Assigned task. Copy each line of the records that contains the word "rapport".

Listed entries.
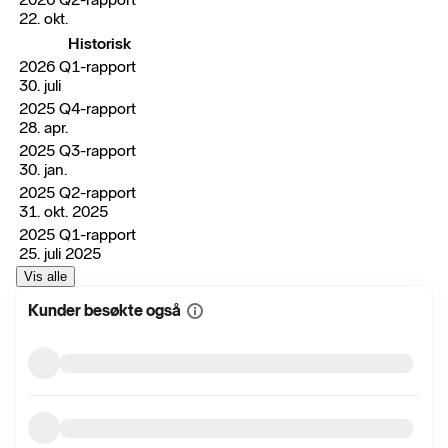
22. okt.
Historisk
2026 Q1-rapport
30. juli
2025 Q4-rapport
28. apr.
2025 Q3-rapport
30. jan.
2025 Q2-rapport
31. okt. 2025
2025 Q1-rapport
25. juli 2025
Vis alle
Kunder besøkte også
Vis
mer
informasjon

==

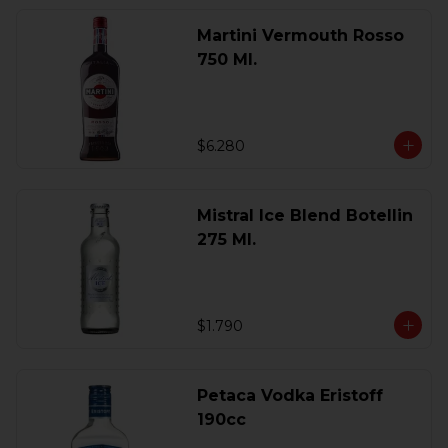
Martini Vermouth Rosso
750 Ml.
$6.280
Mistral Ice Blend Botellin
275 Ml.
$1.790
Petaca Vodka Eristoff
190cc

...

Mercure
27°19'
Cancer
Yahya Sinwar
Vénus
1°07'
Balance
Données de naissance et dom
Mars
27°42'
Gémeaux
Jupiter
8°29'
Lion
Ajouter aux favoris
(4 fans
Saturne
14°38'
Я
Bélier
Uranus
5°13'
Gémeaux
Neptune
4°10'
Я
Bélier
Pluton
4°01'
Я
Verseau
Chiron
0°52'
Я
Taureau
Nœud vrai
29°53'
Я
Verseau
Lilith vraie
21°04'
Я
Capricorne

Answer to this exercise.
2026 Q1-rapport
2025 Q4-rapport
2025 Q3-rapport
2025 Q2-rapport
2025 Q1-rapport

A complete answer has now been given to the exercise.